AP® ENGLISH LITERATURE AND COMPOSITION
2009 SCORING GUIDELINES
(Shakespeare’s Henry VIII, Cardinal Wolsey’s Speech)
The score reflects the quality of the essay as a whole—its content, its style, its mechanics. Students are rewarded for what they do well. The score for an exceptionally well-written essay may be raised by 1 point above the otherwise appropriate score. In no case may a poorly written essay be scored higher than a 3.
9–8 These essays offer a persuasive analysis of Shakespeare’s use of literary
elements to convey Wolsey’s complex response to his dismissal from court. The essays offer a range of interpretations; they provide convincing readings of Wolsey’s complex response, Shakespeare’s use of literary devices, and the relationship between the two. They demonstrate consistent and effective control over the elements of composition in language appropriate to the analysis of poetic speech. Their textual references are apt and specific. Though they may not be error-free, these essays are perceptive in their analysis and demonstrate writing that is clear and sophisticated, and in the case of an essay earning a 9, especially persuasive.
7–6 These competent essays offer a reasonable analysis of Shakespeare’s use of literary elements to convey Wolsey’s complex response to his dismissal. They are less thorough or less precise in their discussion of Wolsey’s response and Shakespeare’s use of literary techniques, and their analysis of the relationship between the two is less convincing. These essays demonstrate the student’s ability to express ideas clearly with references to the text, although they do not exhibit the same level of effective writing as essays in the 9–8 scoring range. While essays scored 7–6 are generally well written, those scored a 7 demonstrate more sophistication in both substance and style.

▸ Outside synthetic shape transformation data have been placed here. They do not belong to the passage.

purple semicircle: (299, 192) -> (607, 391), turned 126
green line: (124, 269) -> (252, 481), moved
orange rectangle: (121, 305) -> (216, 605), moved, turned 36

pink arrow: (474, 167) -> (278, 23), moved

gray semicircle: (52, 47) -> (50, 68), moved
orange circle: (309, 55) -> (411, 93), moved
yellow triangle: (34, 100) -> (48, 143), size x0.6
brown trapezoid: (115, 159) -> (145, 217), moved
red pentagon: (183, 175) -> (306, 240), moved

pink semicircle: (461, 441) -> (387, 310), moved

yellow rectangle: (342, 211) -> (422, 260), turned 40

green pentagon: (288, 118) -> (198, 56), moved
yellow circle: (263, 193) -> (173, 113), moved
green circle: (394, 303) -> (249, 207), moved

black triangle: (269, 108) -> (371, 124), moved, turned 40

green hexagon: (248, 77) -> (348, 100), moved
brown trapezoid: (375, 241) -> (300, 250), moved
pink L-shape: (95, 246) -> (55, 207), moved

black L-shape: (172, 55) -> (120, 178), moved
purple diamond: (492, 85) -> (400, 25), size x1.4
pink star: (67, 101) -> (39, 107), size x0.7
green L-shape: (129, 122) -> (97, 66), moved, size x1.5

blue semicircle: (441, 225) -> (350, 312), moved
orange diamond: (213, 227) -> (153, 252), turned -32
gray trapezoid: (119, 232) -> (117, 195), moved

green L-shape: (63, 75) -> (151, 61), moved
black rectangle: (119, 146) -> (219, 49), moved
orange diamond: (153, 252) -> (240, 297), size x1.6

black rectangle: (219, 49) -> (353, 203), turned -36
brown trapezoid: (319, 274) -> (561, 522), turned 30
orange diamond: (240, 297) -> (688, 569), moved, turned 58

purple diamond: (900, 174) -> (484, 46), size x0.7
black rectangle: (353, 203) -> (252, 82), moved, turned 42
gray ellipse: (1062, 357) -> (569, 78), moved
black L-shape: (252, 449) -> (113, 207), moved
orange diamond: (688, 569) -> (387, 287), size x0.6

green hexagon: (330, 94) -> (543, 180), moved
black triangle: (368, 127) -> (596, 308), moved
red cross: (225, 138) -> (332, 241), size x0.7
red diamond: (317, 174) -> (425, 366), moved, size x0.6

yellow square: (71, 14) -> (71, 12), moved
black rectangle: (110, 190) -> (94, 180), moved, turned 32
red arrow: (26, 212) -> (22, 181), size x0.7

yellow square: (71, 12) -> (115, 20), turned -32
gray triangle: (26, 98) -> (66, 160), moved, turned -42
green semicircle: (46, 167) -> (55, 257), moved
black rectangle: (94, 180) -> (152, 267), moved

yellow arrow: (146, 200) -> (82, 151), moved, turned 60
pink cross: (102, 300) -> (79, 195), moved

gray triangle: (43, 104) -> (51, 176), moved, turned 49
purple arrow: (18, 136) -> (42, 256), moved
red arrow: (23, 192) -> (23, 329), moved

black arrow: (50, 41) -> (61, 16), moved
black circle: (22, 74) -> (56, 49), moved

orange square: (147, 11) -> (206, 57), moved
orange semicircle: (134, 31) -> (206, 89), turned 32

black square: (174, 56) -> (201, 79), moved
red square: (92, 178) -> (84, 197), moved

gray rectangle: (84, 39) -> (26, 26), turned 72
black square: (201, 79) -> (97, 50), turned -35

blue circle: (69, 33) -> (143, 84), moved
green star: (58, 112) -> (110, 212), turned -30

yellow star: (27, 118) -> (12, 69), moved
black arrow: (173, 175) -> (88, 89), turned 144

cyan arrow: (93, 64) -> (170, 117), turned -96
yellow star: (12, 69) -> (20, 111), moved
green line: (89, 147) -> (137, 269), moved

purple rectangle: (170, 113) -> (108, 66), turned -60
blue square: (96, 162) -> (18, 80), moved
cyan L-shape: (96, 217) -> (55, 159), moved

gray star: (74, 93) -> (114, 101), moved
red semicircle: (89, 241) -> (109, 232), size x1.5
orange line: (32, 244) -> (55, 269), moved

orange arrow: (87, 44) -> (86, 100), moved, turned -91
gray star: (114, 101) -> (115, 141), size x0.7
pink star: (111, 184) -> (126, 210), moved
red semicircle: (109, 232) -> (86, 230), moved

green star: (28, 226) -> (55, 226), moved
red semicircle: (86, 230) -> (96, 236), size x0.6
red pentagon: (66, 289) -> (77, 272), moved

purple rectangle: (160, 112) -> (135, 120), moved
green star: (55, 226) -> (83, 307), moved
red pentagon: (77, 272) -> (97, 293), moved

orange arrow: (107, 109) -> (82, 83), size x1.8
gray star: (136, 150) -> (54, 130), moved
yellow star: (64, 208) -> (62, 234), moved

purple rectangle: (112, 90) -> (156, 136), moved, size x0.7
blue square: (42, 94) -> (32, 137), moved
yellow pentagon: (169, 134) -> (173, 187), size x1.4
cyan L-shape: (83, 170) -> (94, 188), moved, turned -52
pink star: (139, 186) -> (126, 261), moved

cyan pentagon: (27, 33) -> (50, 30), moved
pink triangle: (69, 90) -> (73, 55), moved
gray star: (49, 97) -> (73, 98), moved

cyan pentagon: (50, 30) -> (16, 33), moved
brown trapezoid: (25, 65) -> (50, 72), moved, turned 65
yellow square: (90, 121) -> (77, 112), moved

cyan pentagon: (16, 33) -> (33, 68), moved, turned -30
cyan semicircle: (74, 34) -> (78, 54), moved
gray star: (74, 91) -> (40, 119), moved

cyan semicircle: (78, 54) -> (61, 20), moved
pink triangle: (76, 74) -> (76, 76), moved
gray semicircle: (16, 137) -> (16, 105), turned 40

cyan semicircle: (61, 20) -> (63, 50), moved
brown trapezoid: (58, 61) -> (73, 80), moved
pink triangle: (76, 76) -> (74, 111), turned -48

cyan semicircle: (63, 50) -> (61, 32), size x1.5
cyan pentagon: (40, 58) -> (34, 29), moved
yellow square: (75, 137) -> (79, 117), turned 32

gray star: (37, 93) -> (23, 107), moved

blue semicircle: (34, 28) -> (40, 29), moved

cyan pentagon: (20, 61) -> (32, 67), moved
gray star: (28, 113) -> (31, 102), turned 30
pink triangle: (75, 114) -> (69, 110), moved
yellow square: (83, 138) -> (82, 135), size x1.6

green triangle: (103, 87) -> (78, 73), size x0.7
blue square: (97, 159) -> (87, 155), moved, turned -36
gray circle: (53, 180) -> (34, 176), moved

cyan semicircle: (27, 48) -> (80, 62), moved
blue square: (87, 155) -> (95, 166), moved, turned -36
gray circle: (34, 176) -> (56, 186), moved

5 These essays may respond to the assigned task with a plausible reading of Shakespeare’s use of literary elements to convey Wolsey’s response, but they may be superficial in their analysis of the speech. They often rely on paraphrase, but paraphrase that contains some analysis, implicit or explicit. Their analysis of Wolsey’s response or Shakespeare’s techniques may be vague, formulaic, or minimally supported by references to the text. There may be minor misinterpretations of the speech. The essays demonstrate some control of language, but the writing may be marred by surface errors. These essays are not as well conceived, organized, or developed as those in the 7–6 range.
4–3 These lower-half essays fail to offer an adequate analysis of the speech. The analysis may be partial, unconvincing, or irrelevant, or may ignore the complexity of Wolsey’s response or Shakespeare’s use of techniques. Evidence from the speech may be slight or misconstrued, or the essays may rely on paraphrase only. The writing often demonstrates a lack of control over the conventions of composition: inadequate development of ideas, accumulation of errors, or a focus that is unclear, inconsistent, or repetitive. Essays scored a 3 may contain significant misreading and/or demonstrate incompetent writing.
2–1 These essays compound the weaknesses of those in the 4–3 range. Although some attempt has been made to respond to the prompt, assertions are presented with little clarity, organization, or support from the speech. The essays may contain serious errors in grammar and mechanics. They may offer a complete misreading or be unacceptably brief. Essays scored a 1 contain little coherent discussion of the speech.
0 These essays do no more than make a reference to the task.